Truly, even as these PTI debates come and go, sports’ role as a foundational American lingua franca remains. Politicians who speak it get to bridge cultral and socioeconomic differences. And those that fail at it ring dissonant warning bells in voters’ minds. Many political obsessives point to Democratic Massachusettes Senate candiate Martha Coakley’s loss in 2010 to the twin dumbass crimes of belittling Fenway Park and labeling Curt Schilling a Yankees fan. President Obama, who often watched SportsCenter between campaign spots in 2008, is unlikely to ever make this kind of error. The critical truth is that he couldn’t get away with it either. Republicans have ensured that issues of normalcy will forever hound Obama, as his more mean-spirited right-wing opponents dickishly drumbeat a crypto-racist “other-ization” campaign against him that paints him as something less than American. Those who loathed Clinton and Bush largely described them as liars and numbskulls—in other words, politicians. With Obama, the insults are more insidious. His enemies have taken his biracial, Hawaiian-born political singularity and lathered it up with innuendo to try to separate him from the rest of us. This is why the ability to find common ground with sports offers Obama far more opportunity than it has any other politician in history. For most politicians, sports offers pleasant salt-of-the-earth conversation; for Obama, it’s uniquely necessary strategy to make up lost ground. That’s why we see him photographed in pick-up basketball games in his white Nikes and black dad-sweats: if he dresses like that, shooting hoops, who knows, maybe he’s not an evil weirdo alien after all.

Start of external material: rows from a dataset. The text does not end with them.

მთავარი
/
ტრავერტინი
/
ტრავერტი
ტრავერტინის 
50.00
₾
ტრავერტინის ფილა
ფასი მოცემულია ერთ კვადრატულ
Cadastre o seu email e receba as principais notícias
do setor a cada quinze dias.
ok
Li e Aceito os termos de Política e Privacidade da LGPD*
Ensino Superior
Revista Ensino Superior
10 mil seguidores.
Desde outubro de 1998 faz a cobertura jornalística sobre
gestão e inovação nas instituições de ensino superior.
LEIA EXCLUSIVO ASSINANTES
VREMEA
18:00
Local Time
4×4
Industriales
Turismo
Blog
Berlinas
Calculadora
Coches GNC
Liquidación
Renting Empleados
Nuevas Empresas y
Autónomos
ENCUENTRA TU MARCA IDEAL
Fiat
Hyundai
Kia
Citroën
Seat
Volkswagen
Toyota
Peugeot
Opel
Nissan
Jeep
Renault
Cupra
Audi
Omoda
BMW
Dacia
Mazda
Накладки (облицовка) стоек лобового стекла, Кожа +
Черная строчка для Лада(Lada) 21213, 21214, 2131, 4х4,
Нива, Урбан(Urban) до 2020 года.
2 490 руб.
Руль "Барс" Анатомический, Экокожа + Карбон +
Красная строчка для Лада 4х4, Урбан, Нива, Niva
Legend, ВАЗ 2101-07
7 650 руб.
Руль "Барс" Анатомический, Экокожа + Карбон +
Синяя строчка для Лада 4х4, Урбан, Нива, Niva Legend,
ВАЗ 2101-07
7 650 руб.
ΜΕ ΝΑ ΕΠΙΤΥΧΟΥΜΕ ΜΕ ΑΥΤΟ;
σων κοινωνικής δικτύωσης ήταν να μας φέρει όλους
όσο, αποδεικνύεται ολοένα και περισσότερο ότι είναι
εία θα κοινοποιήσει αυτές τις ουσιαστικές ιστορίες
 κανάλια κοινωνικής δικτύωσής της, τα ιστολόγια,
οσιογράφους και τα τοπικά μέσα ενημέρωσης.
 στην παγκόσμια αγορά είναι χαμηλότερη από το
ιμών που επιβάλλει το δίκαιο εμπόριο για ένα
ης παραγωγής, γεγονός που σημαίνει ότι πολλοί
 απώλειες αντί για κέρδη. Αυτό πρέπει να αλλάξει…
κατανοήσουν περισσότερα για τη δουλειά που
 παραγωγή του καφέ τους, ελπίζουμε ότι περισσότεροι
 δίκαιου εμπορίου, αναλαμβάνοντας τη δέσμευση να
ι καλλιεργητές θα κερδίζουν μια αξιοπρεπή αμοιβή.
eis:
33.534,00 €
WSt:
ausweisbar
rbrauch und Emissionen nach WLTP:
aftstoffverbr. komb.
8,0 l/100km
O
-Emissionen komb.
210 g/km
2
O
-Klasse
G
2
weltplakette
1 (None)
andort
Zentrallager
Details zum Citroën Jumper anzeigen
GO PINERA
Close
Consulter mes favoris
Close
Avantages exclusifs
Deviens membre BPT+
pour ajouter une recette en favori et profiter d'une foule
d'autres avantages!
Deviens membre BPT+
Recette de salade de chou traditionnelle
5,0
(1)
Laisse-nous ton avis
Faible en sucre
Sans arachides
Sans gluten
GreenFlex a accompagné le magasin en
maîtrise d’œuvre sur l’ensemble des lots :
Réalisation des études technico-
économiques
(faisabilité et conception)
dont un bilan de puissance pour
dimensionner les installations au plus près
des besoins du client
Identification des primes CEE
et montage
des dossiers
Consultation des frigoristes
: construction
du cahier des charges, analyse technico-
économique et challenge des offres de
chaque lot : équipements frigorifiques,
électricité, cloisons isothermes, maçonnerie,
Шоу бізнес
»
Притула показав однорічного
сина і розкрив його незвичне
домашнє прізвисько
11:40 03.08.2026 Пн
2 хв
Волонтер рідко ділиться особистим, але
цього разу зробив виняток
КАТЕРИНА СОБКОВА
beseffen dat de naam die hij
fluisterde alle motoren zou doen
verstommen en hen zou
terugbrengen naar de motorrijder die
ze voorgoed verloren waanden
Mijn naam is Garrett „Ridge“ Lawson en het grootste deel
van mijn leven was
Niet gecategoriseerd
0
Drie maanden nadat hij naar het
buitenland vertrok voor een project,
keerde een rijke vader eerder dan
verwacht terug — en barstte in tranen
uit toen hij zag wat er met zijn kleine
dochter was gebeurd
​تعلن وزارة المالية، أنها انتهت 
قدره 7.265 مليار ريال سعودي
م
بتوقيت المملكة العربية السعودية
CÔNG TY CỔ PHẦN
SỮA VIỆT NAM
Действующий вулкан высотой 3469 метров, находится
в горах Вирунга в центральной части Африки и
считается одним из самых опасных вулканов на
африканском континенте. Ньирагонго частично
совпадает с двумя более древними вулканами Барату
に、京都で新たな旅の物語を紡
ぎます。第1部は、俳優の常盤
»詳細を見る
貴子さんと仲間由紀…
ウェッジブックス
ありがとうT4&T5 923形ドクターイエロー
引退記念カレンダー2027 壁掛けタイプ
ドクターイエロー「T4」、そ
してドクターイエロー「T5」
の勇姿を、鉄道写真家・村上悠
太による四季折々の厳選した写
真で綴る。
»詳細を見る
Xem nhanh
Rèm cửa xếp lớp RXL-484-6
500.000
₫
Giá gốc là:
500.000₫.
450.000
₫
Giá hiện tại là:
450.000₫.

During the halftime interview with Obama and Cameron, the president was asked about the game itself. And, perhaps because the contest was between the Western Kentucky Hilltoppers and Mississippi Valley State Delta Devils, it was terrible, with only 42 points in the first half—and the President said as much, noting that both teams were “shooting terribly.” But in the second half, an odd moment occurred: Delta Devil Kevin Burwell made a legitimately tough shot, an off-balance three-pointer, right in front of President Obama. And perhaps aware of Obama’s earlier criticism, Burwell turned to the President and threw him a knowing look before heading back on defense, the first person to take those “bragging rights” the campaign had offered. But for that brief moment, there was no campaign—just two guys, savoring a circus shot, surrounded by the roaring crowd.